Bayikewuzi Danabieke

Personal information
- Nationality: Chinese
- Born: 7 April 1997 (age 29) Emin County, Xinjiang, China
- Height: 199 cm (6 ft 6 in)
- Weight: Super heavyweight

Boxing career
- Stance: Orthodox

Medal record
Men's Amateur Boxing
Representing China
World Championships
| Bronze medal – third place | 2025 Liverpool | +90 kg |
Asian Games
| Bronze medal – third place | 2022 Hangzhou | Super heavyweight |

= Bayikewuzi Danabieke =

Chinese boxer (born 1997)

Bayikewuzi Danabieke (Байқоныс Данабек, 巴依克吾孜·达那别克 (Bāyīkèwúzī·dánàbiékè); born 7 April 1997) is a Chinese boxer.

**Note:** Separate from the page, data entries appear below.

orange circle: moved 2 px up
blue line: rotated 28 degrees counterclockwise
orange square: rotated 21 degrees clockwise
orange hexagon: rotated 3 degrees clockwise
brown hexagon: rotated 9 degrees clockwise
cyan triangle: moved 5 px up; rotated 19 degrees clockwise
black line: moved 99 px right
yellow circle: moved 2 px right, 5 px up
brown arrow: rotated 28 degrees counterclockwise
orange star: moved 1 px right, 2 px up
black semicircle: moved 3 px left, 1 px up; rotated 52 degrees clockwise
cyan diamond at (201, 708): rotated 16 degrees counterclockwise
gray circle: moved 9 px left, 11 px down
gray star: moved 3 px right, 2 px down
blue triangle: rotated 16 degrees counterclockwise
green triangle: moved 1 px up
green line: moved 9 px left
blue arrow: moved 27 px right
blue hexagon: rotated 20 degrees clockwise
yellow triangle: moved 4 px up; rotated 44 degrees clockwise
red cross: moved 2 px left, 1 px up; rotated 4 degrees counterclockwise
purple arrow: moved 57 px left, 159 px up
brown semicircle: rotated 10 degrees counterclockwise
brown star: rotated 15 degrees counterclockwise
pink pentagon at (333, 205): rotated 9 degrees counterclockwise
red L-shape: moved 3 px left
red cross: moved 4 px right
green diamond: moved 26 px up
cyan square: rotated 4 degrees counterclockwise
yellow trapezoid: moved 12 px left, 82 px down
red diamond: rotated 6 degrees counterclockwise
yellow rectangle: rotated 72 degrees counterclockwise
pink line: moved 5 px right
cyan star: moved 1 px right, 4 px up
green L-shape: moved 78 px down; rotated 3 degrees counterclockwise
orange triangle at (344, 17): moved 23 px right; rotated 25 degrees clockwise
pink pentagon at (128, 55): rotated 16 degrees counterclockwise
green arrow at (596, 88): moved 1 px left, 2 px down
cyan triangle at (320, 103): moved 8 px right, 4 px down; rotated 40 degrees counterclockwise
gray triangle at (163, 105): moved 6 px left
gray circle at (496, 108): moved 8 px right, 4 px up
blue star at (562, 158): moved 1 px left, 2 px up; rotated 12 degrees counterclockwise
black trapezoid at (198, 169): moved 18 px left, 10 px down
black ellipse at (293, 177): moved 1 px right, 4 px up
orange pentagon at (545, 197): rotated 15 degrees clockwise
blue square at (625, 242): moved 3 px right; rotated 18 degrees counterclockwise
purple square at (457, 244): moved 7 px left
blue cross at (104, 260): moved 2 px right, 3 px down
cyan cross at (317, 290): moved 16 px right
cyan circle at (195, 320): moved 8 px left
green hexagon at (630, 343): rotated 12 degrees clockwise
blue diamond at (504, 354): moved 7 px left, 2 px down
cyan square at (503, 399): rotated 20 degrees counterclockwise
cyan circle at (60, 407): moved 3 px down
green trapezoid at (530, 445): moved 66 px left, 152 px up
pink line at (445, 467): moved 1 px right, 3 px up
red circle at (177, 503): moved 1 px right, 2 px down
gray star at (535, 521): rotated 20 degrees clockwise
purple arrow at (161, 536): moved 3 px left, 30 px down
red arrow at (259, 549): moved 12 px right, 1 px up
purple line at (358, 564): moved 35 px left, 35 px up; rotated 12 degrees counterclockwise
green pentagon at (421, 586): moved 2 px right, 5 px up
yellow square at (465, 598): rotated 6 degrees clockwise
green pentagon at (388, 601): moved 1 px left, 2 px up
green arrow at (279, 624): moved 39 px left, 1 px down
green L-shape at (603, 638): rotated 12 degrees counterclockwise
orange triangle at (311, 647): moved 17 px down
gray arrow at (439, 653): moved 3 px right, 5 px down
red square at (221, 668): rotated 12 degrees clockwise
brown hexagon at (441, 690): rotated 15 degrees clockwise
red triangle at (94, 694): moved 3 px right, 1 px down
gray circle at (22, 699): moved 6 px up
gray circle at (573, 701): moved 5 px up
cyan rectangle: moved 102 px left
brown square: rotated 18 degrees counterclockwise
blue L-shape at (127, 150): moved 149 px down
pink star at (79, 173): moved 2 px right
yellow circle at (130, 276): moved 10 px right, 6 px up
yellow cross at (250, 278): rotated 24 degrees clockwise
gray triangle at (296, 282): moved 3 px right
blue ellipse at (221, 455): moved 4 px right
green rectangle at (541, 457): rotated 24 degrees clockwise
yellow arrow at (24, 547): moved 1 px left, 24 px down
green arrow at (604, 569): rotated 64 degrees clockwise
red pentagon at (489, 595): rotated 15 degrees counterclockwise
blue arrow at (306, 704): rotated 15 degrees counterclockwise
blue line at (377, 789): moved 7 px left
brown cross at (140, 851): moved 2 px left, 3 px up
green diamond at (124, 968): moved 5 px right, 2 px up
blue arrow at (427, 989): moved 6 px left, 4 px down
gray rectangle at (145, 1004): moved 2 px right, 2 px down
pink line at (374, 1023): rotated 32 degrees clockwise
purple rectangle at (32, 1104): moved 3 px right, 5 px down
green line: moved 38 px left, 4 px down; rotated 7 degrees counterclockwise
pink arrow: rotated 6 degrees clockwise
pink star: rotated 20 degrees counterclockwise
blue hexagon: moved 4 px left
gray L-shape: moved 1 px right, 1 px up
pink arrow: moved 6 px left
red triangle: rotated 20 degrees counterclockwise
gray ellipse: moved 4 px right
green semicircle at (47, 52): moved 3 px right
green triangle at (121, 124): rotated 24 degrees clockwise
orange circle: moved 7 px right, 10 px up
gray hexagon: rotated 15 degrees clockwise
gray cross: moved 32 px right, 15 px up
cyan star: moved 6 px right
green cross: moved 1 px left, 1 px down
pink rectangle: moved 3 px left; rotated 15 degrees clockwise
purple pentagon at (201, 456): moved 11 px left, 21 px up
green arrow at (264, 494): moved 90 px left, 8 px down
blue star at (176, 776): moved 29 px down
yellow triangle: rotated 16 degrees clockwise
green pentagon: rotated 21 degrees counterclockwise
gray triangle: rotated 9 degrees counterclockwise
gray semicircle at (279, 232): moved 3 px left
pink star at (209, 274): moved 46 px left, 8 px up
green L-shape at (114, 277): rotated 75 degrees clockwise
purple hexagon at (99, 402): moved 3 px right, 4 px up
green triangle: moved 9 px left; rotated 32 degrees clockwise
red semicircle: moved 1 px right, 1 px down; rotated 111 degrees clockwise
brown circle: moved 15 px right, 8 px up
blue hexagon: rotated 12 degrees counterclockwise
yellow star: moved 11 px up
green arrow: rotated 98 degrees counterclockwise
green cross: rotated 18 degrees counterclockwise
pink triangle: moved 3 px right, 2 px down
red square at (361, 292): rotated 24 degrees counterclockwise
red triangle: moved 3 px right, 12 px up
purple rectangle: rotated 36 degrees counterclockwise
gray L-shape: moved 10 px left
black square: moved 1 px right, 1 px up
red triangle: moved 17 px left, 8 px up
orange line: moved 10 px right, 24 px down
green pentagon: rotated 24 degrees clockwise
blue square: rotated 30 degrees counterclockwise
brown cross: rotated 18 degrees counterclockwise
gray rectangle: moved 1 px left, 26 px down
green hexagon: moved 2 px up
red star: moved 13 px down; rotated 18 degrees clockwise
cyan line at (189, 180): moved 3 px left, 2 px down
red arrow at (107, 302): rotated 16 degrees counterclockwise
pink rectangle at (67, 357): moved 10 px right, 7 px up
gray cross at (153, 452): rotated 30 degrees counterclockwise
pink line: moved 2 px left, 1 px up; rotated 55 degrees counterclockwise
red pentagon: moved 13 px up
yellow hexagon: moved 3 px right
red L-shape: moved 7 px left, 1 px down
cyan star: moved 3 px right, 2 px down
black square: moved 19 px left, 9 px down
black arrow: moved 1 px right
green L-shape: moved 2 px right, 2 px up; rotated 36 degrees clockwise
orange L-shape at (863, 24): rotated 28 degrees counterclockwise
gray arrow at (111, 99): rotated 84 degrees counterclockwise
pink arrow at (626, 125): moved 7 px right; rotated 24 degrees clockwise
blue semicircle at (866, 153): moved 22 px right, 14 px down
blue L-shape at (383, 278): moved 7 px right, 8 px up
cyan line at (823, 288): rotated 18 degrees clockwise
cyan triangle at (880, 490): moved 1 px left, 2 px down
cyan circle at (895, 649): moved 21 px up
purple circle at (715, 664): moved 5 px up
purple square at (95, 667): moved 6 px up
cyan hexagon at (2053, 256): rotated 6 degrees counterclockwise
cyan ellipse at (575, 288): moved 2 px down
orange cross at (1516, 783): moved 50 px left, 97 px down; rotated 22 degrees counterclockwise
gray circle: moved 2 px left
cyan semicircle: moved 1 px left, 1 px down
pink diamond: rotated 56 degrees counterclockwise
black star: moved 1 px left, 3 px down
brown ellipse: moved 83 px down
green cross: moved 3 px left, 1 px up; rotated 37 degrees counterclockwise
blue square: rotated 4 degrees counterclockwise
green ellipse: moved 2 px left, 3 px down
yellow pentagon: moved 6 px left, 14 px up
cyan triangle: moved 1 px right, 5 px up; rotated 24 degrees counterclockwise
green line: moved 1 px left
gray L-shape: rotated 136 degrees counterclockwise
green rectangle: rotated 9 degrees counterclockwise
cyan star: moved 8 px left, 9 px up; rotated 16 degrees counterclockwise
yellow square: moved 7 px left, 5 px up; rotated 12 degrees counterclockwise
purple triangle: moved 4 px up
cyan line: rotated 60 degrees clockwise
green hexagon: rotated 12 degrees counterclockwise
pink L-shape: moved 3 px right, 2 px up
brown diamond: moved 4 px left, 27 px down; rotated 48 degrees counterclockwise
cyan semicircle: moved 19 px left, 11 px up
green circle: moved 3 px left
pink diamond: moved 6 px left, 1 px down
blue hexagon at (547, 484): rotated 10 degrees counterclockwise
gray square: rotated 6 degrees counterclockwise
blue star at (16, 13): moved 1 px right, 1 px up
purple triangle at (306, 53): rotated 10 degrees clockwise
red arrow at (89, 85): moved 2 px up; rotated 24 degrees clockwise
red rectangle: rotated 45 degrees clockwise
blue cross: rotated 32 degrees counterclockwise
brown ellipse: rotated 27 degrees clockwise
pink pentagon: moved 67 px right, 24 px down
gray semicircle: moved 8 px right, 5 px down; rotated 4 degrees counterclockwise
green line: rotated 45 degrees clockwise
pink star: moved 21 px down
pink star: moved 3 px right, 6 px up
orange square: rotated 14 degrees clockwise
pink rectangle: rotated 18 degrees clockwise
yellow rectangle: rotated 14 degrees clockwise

He won a bronze medal in the +92 kg event of the 2022 Asian Games.

== Background ==
Bayikewuzi was born in 1997 in Emin County, Xinjiang, China. He is of Kazakh ethnicity.

== Career ==
In May 2023, Bayikewuzi participated in the Super heavyweight event of the 2023 IBA Men's World Boxing Championships. He defeated Luka Pratljačić, Davit Chaloyan and Yousry Hafez before losing to Fernando Arzola in the quarterfinals to come fifth place overall.

In October 2023, Bayikewuzi won a bronze medal in the +92 kg event of the 2022 Asian Games.